— Aronio. — Usłyszał głos siostry, która, ku jego zdziwieniu, wtuliła się w bok bicolora. — Dlaczego doceniamy koty dopiero po ich śmierci? Będę tęsknić za tatą.
Kocurek jedynie spojrzał na siostrę. Nic nie odpowiedział, ogromna gula w gardle nie pozwalała mu wypuścić chociaż jednego słowa z pyska, które nie brzmiało, by jak żałosne skomlenie. W oczach Porzeczki zobaczył także łzy. Chociaż nie był sam. Teraz miał tylko ją i mamę. Przeniósł wzrok na na Ognisty Krok. Ta pustym wzrokiem wpatrywała się martwe ciało partnera nie zważając na swoje kocięta. Jej oczy zaczerwienione i podkrążone zdradzały, że szylkretka zapewne płakała całą noc.

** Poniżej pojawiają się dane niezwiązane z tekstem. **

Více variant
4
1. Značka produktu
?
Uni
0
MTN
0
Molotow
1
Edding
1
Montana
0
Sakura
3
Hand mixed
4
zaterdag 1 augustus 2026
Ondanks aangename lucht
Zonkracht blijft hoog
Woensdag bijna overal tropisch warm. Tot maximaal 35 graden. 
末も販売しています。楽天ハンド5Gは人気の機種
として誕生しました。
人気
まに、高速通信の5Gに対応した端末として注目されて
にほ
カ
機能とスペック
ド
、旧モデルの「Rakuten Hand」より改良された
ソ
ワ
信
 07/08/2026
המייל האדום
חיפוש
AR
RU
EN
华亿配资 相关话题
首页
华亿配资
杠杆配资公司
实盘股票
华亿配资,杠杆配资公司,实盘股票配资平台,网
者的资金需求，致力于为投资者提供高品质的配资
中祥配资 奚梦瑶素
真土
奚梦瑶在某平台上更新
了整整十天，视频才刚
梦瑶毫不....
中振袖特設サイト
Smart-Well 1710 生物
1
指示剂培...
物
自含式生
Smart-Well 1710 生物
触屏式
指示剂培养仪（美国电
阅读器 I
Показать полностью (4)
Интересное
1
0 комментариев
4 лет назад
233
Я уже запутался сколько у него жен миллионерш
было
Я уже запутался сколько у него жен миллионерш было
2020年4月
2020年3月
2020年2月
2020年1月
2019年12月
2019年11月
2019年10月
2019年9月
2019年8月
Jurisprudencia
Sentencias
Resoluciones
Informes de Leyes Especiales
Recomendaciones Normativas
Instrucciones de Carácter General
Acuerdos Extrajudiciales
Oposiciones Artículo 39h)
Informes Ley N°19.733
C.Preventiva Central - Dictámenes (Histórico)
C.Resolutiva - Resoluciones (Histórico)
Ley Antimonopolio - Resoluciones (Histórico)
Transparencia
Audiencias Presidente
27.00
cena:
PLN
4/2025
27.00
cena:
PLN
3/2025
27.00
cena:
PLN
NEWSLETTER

— Jak się trzymacie, dzieciaki? — usłyszał znajomy głos.
Odwrócił się w stronę jego właściciela. Obok nich stała Pstrągowy Pysk. Ona też porządnie oberwała podczas ataku Klanu Klifu. Ciało kotki pokrywały liczne jeszcze nie do końca wyleczony blizny. Klifowa Łapa nie odpowiedział na pytanie wojowniczki. Nie czuł potrzeby dzielenia się z nią czymkolwiek, tym bardziej po tym jak ta uderzyła go na zgromadzeniu.
— Dlaczego Żwirowa Gwiazda nie reaguje? Zginęli starsi, zginął tata i inni wojownicy. Kociaki od Szron zabrano do wrogiego klanu. Jak ona może stać i nic nie robić? — wyrwała się nagle Guzowata Łapa, nie rozumiejąc tego wszystkiego.
No właśnie!, pomyślał wściekły Aronia, czemu nadal nic nie robili? Czy ich liderka nie zamierzała zrobić nic z haniebnym czynem jakiego dopuścił się Klan Klifu? Klifowa Łapa kompletnie nie rozumiał zachowania szylkretki, która nadal nie wydała rozkazu odbicia kociąt i zemsty na tych przeklętych Klifiakach. Przecież już dawno powinni iść na te wyrzygane kłaki i wyrównać rachunki!
— Wszyscy jesteśmy w szoku, ona również — broniła ją bura, przez co Aronia o mało co się najeżył. — Ale masz rację, jeśli natychmiast nic nie zrobi, żeby odzyskać kociaki, pokaże tylko, jak bardzo zaniedbuje nasz klan. — zakończyła, spoglądając na uczennicę Deszczowego Futra.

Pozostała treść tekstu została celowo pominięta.